- _WORK INSTRUCTION_:
Each record below is to be retyped exactly, with its pictures omitted.

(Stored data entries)
++++++++++++++++++++
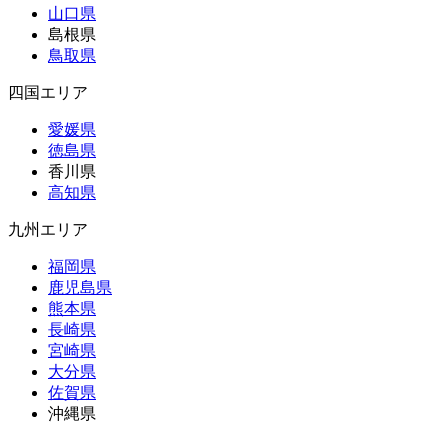
山口県
島根県
鳥取県
四国エリア
愛媛県
徳島県
香川県
高知県
九州エリア
福岡県
鹿児島県
熊本県
長崎県
宮崎県
大分県
佐賀県
沖縄県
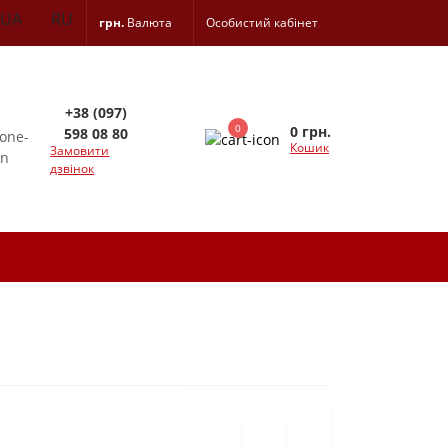
UA
RU
грн.
Валюта
Особистий кабінет
+38 (097)
0
0 грн.
598 08 80
Кошик
Замовити
дзвінок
++++++++++++++++++++
- _THE COMPLETED TASK_:
山口県
島根県
鳥取県
四国エリア
愛媛県
徳島県
香川県
高知県
九州エリア
福岡県
鹿児島県
熊本県
長崎県
宮崎県
大分県
佐賀県
沖縄県
UA
RU
грн.
Валюта
Особистий кабінет
+38 (097)
0
0 грн.
598 08 80
Кошик
Замовити
дзвінок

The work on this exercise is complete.